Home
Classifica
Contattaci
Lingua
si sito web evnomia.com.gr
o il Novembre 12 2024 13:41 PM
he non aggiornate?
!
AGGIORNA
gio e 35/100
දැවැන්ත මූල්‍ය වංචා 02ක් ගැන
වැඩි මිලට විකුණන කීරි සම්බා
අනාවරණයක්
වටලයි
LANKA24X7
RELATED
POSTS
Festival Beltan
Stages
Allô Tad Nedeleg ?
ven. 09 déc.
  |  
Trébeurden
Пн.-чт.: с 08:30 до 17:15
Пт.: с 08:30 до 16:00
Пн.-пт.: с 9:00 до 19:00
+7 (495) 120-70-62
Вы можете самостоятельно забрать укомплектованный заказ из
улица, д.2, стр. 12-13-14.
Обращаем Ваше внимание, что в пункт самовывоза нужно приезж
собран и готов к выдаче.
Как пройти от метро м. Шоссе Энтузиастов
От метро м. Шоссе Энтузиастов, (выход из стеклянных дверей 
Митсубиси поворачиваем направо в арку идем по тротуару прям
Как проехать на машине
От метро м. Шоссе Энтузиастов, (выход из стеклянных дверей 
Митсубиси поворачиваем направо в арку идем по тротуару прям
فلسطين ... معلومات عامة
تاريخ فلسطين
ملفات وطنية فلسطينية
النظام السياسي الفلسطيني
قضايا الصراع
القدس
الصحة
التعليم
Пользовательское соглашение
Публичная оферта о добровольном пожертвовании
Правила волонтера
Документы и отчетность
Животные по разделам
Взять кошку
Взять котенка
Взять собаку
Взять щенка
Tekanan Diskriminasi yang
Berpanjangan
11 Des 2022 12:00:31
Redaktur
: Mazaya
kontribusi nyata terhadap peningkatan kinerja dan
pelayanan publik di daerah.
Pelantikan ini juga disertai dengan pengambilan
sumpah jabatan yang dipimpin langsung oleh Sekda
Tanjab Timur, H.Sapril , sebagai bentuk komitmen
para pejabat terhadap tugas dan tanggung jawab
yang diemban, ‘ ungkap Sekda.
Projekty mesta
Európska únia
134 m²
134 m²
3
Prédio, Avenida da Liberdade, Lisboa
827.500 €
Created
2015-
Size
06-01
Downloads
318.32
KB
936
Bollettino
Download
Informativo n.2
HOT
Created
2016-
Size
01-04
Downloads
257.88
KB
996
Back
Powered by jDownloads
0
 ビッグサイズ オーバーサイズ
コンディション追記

· · · · · · ·

* Exercise goal
Reproduce the entries above exactly, but only the lines between the line holding "Пт.: с 08:30 до 16:00" and the line holding "собран и готов к выдаче.", inclusive.

* Reply
Пт.: с 08:30 до 16:00
Пн.-пт.: с 9:00 до 19:00
+7 (495) 120-70-62
Вы можете самостоятельно забрать укомплектованный заказ из
улица, д.2, стр. 12-13-14.
Обращаем Ваше внимание, что в пункт самовывоза нужно приезж
собран и готов к выдаче.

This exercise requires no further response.